## TASK OBJECTIVE
Return nothing but the lines from the one with "Проекты, сведения и" through the one with "15 OCT 2026" in the data below, word for word and without pictures.

## SUPPLIED RECORDS
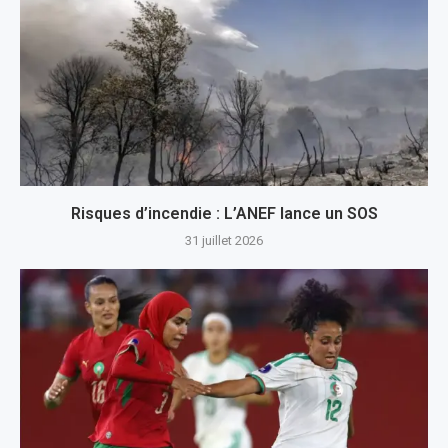
Risques d’incendie : L’ANEF lance un SOS
31 juillet 2026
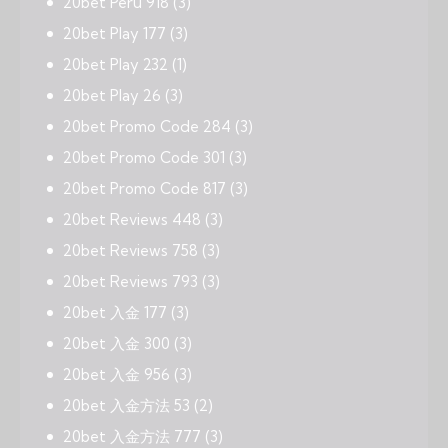
20bet Peru 918
(3)
20bet Play 177
(3)
20bet Play 232
(1)
20bet Play 26
(3)
20bet Promo Code 284
(3)
20bet Promo Code 301
(3)
20bet Promo Code 817
(3)
20bet Reviews 448
(3)
20bet Reviews 758
(3)
20bet Reviews 793
(3)
20bet 入金 177
(3)
20bet 入金 300
(3)
20bet 入金 956
(3)
20bet 入金方法 53
(2)
20bet 入金方法 777
(3)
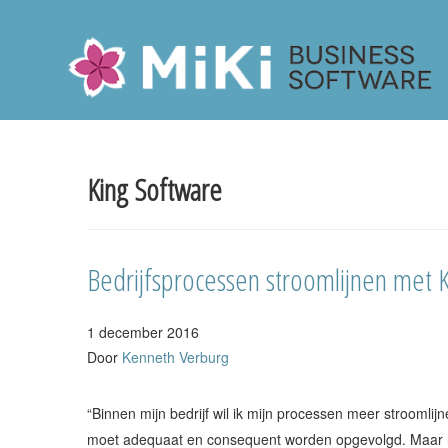
Miki-Business-Software
King Software
Bedrijfsprocessen stroomlijnen met
1 december 2016
Door
Kenneth Verburg
“Binnen mijn bedrijf wil ik mijn processen meer stroomli
moet adequaat en consequent worden opgevolgd. Maar h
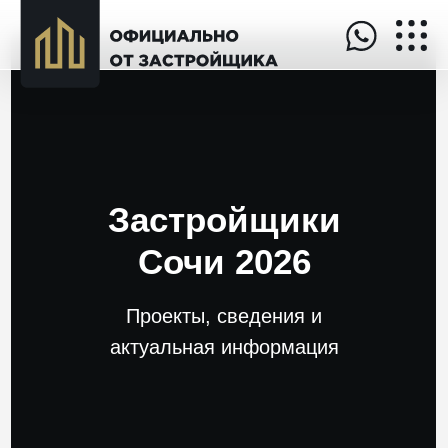
Застройщики
Сочи 2026
Проекты, сведения и
актуальная информация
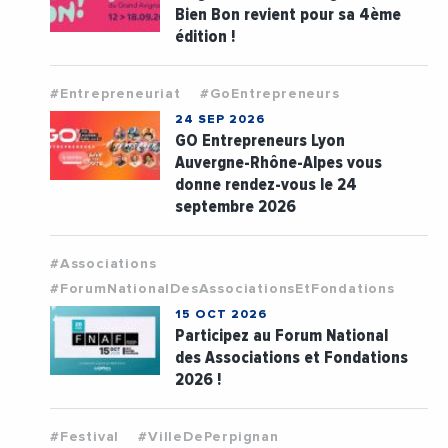
Bien Bon revient pour sa 4ème
édition !
#Entrepreneuriat
#GoEntrepreneurs
24 SEP 2026
GO Entrepreneurs Lyon
Auvergne-Rhône-Alpes vous
donne rendez-vous le 24
septembre 2026
#Associations
#ForumNationalDesAssociationsEtFondations
15 OCT 2026
Participez au Forum National
des Associations et Fondations
2026 !
#Festival
#VilleDePerpignan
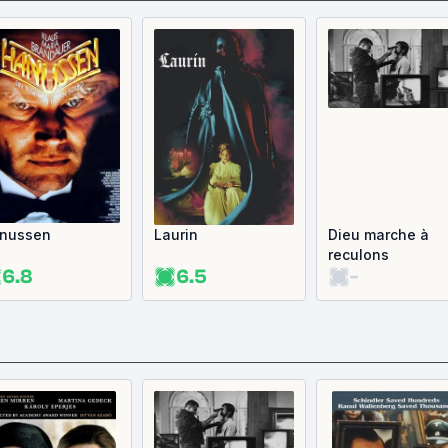
nussen
Laurin
Dieu marche à
reculons
6.8
6.5
-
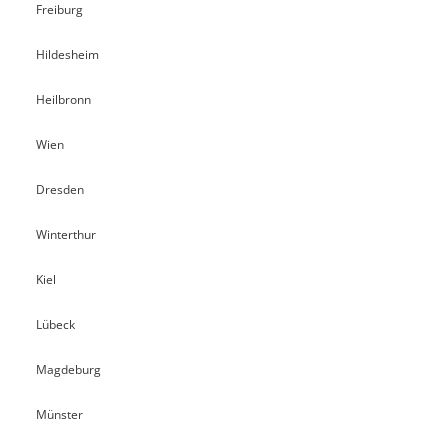
Freiburg
Hildesheim
Heilbronn
Wien
Dresden
Winterthur
Kiel
Lübeck
Magdeburg
Münster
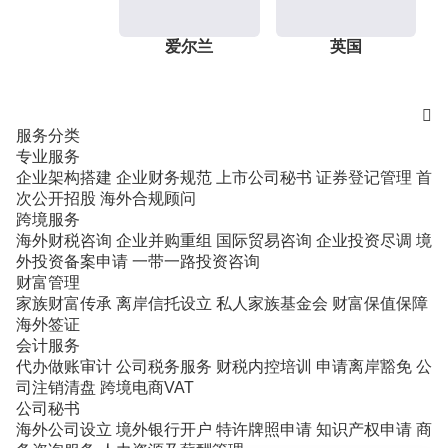
爱尔兰
英国

服务分类
专业服务
企业架构搭建
企业财务规范
上市公司秘书
证券登记管理
首
次公开招股
海外合规顾问
跨境服务
海外财税咨询
企业并购重组
国际贸易咨询
企业投资尽调
境
外投资备案申请
一带一路投资咨询
财富管理
家族财富传承
离岸信托设立
私人家族基金会
财富保值保障
海外签证
会计服务
代办做账审计
公司税务服务
财税内控培训
申请离岸豁免
公
司注销清盘
跨境电商VAT
公司秘书
海外公司设立
境外银行开户
特许牌照申请
知识产权申请
商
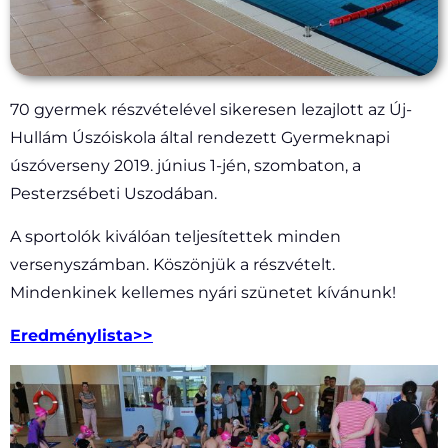
70 gyermek részvételével sikeresen lezajlott az Új-
Hullám Úszóiskola által rendezett Gyermeknapi
úszóverseny 2019. június 1-jén, szombaton, a
Pesterzsébeti Uszodában.
A sportolók kiválóan teljesítettek minden
versenyszámban. Köszönjük a részvételt.
Mindenkinek kellemes nyári szünetet kívánunk!
Eredménylista>>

## SOLUTION TO THIS TASK
Проекты, сведения и
актуальная информация
Bien Bon revient pour sa 4ème
édition !
#Entrepreneuriat
#GoEntrepreneurs
24 SEP 2026
GO Entrepreneurs Lyon
Auvergne-Rhône-Alpes vous
donne rendez-vous le 24
septembre 2026
#Associations
#ForumNationalDesAssociationsEtFondations
15 OCT 2026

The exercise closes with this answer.